*Task to complete*: Below is a block of records; return all of them exactly, but without the images.

*Source data*:
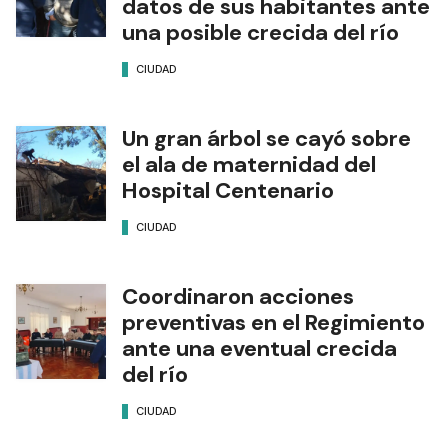
datos de sus habitantes ante
una posible crecida del río
CIUDAD
Un gran árbol se cayó sobre
el ala de maternidad del
Hospital Centenario
CIUDAD
Coordinaron acciones
preventivas en el Regimiento
ante una eventual crecida
del río
CIUDAD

*Solution below*:
datos de sus habitantes ante
una posible crecida del río
CIUDAD
Un gran árbol se cayó sobre
el ala de maternidad del
Hospital Centenario
CIUDAD
Coordinaron acciones
preventivas en el Regimiento
ante una eventual crecida
del río
CIUDAD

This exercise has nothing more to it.